The School of Obedience
By Aaron Kauffman
I love school. I’ve been a student for most of my life. If all goes well, this spring I will graduate from a doctoral program. Learning is a way of life for me.
Discipleship is about the most important kind of learning possible, learning to follow after Jesus. Yet too often, we see it as an add-on rather than an essential part of Christian faith.
Perhaps if discipleship were only a matter of acquiring information, we would be less inclined to neglect it. But it’s more than that. To truly know Jesus, we must walk in obedience to his ways. In the words of the early Anabaptist Hans Denck, “No one can truly know Christ unless they follow after him in daily life, and no one can follow Christ in daily life unless they truly know him.”
You might call this kind of discipleship obedience-oriented education. A story from Thailand illustrates the concept well.
For the better part of two decades Skip and Carol Tobin helped spark a movement of disciples among rice farmers in northeastern Thailand. Early on, Skip and his teammate Andre decided to minister as itinerant teachers, since teachers are revered in that Buddhist context. They would visit villages, offering to teach a “Life Enrichment Course for Buddhists” based on the life and teachings of Jesus.
One day, in the course of one of these visits, Skip and Andre were invited to pray for an elderly blind woman. God answered their prayers for healing in a different way than they expected. The woman did not recover her sight. Instead, she experienced freedom from night terrors when, to the shock of the watching village, Skip and Andre removed the spirit shelf from her home and prayed for her.
When Skip and Andre visited again, the whole village gathered at the woman’s home and announced, “We want you to teach us your life enrichment lessons.” Skip and Andre responded, “We can’t speak your language very well, and we can’t teach all of you at once. Choose one person from the village, someone you trust, and we will teach that person. Then, that person can teach you.” So the village chose a young man known as Uncle Skinny.
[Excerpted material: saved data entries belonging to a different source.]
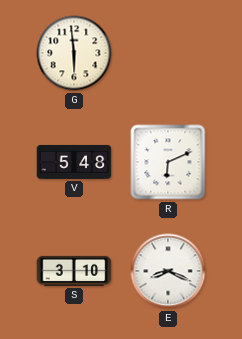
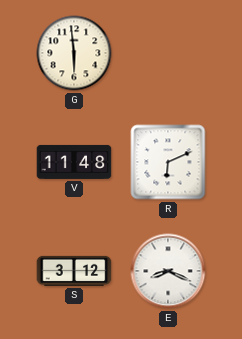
V: 5:48 -> 11:48
S: 3:10 -> 3:12
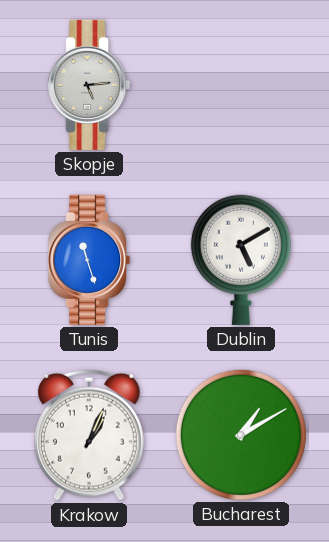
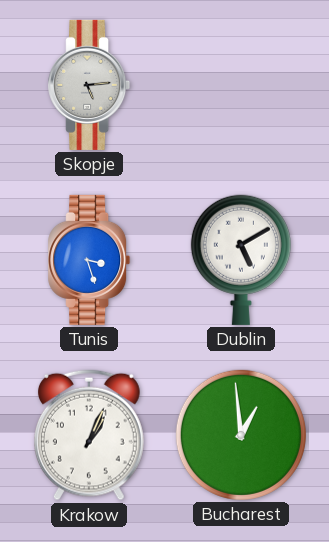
Tunis: 11:27 -> 3:27
Bucharest: 1:10 -> 12:59
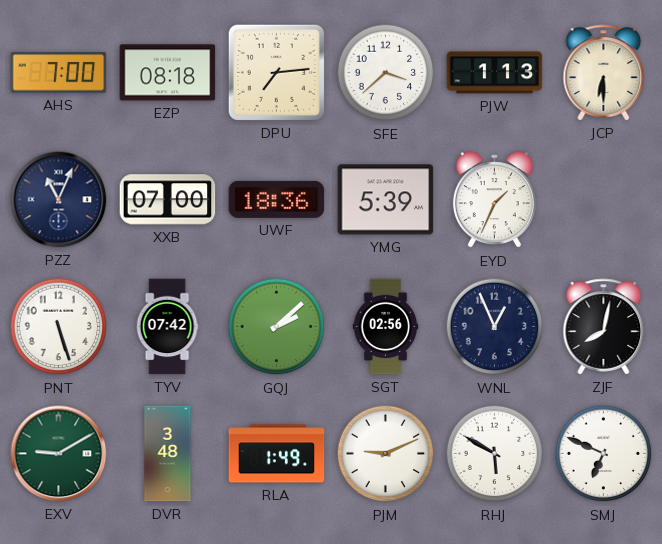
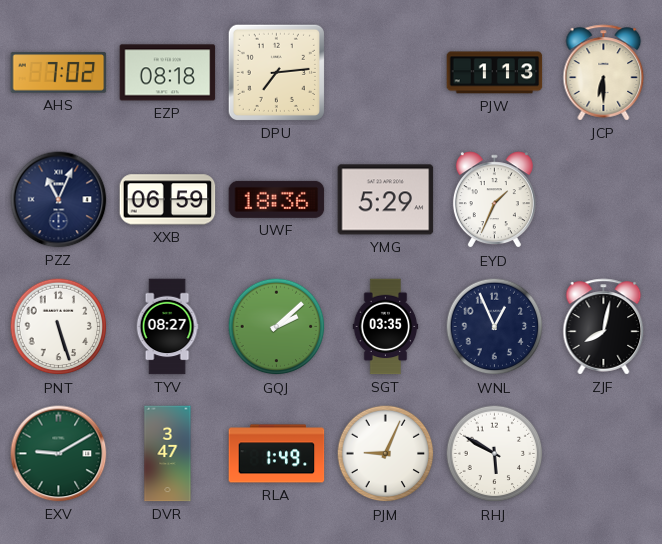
AHS: 7:00 -> 7:02
SFE: 3:38 -> none
XXB: 07:00 -> 06:59
YMG: 5:39 -> 5:29
TYV: 07:42 -> 08:27
SGT: 02:56 -> 03:35
DVR: 3:48 -> 3:47
PJM: 9:11 -> 9:04
SMJ: 6:49 -> none
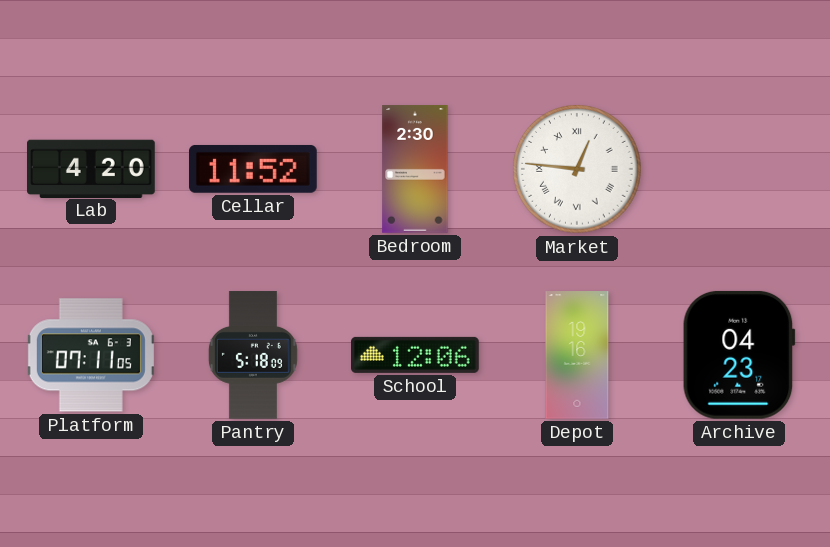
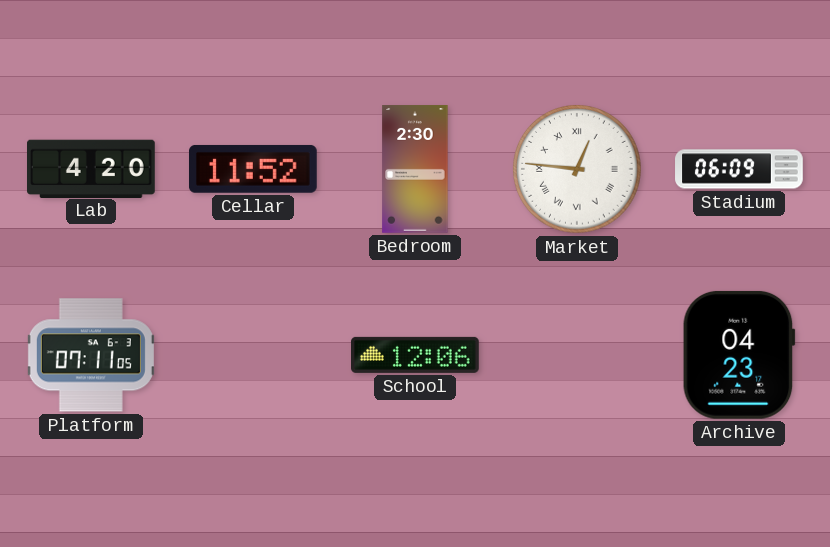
Stadium: none -> 06:09
Pantry: 5:18 -> none
Depot: 19:16 -> none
The course began with something completely unknown within the Buddhist worldview: the account of God’s actions in human history as recorded in the Bible. Uncle Skinny obediently shared the stories with his neighbors after studying each lesson.
They moved on to stories of Jesus. Again, each lesson prompted a personal response, this time to the authoritative Lord Jesus Christ, who invited and enabled everyone he encountered to follow him. Over time, Uncle Skinny and his neighbors obeyed their way into a living relationship with Jesus Christ.
Today, Life Enrichment Church is a network of village-based churches made up of hundreds of believers whose lives have been changed by Christ. And Uncle Skinny, also known as Pastor Joi, continues to teach Buddhist rice farmers in his own country and beyond what it means to know and follow the Lord Jesus Christ.
What might happen in our churches if we all enrolled in Jesus’ school of obedience?